Bagi yang kepalanya berada di atas air sesaat sebelum ombak kapal datang melanda, itu kejutan yang menyenangkan. Bagi yang di dalam air, bisa berbahaya bila kepalanya terancam terbentur koral-koral besar. Syukurlah selama di sana saya tidak pernah mendengar ada kejadian seperti itu. Mungkin karena ombak kapal lebih sering terjadi di senja hari, saat orang cenderung tidak tertarik untuk membenamkan kepalanya. Memang tidak banyak yang bisa dilihat. Tapi, saya punya alasan untuk itu, karena hampir tiap sore saya mandi di laut.

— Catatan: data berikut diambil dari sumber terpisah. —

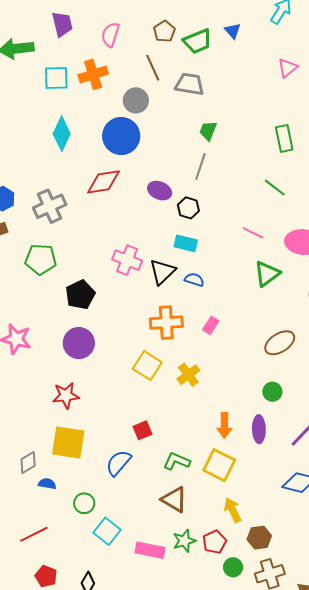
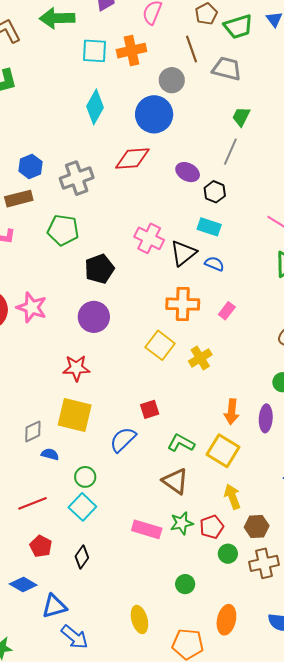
cyan square: (107, 531) -> (82, 507), moved

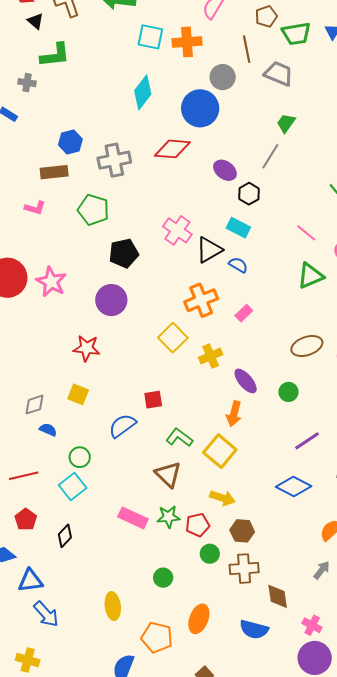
orange cross: (183, 304) -> (201, 300), turned -32
yellow square: (75, 415) -> (78, 394), size x0.6
purple ellipse: (266, 418) -> (246, 381), moved, turned -52
yellow arrow: (232, 497) -> (222, 498), turned 120

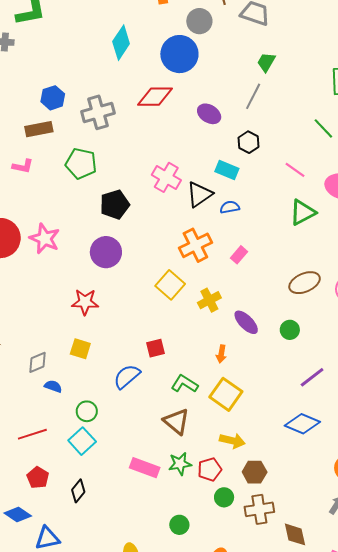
black hexagon: (249, 194) -> (249, 142), moved
blue semicircle: (238, 265) -> (230, 207), turned -36
orange arrow: (234, 414) -> (221, 354), moved, size x0.7

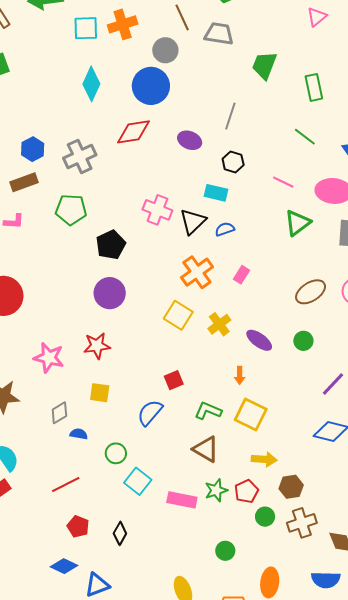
green trapezoid: (266, 62) -> (264, 65), moved, size x1.4
pink star: (45, 239) -> (49, 358), moved
cyan square: (82, 441) -> (138, 481), moved

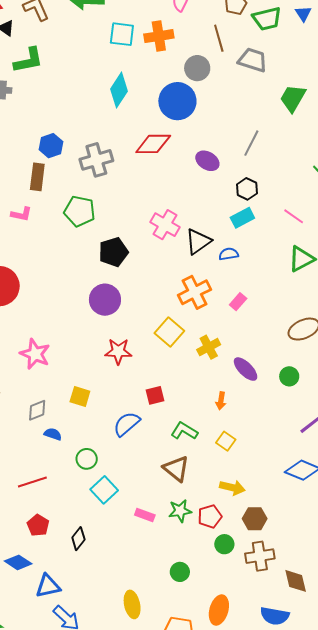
brown rectangle: (24, 182) -> (37, 177), turned -72
cyan rectangle: (216, 193) -> (242, 218), moved, turned -50
red star: (97, 346) -> (118, 351), moved
yellow square: (251, 415) -> (226, 441), size x0.6
pink rectangle: (182, 500) -> (145, 515), size x0.7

Benar-benar mandi, bukan berenang.

Tapi itu cerita lain lagi. :)

6 Comments:

Blogger Ati said...

wah mengingatkan jaman dulu saat pulkam naik kapal dan berdesak2an naik :)

Saturday, 16 June, 2007  
Blogger Samalona said...

Ya, jadi sekarang kita punya dua sudut pandang. Satu dari posisi penumpang kapal, memandang ke arah Samalona; satu dari posisi orang yang kena ombak kapal, memandang dari pantai Samalona ke arah kapal, :).

Sunday, 24 June, 2007  
Blogger Hesti said...

iya nih, jadi kangen naik kapal lagi, tapi gak pengen berdesak2an. jadi gimana dong, naik kapal pesiar aja kali ya?! :)

Monday, 16 July, 2007  
Blogger undil said...

Halo samalona.

kita pernah jadi negeri bahari yang menguasai lautan

Sunday, 05 August, 2007  
Anonymous Anonymous said...

baru seminggu yang lalu ke pulau samalona.. duh asik.. sayang saat itu berhalangan untuk berenang, padahal yaa.. duh enak kli klo snorkeling

Tuesday, 14 August, 2007  
Anonymous Anonymous said...

Wah, senengnya. Saya belum sempat naik kapal nih, padahal pingin. Soalnya biasanya klo ada kegiatan selalu dikejar waktu jadinya ga naik kapal laut.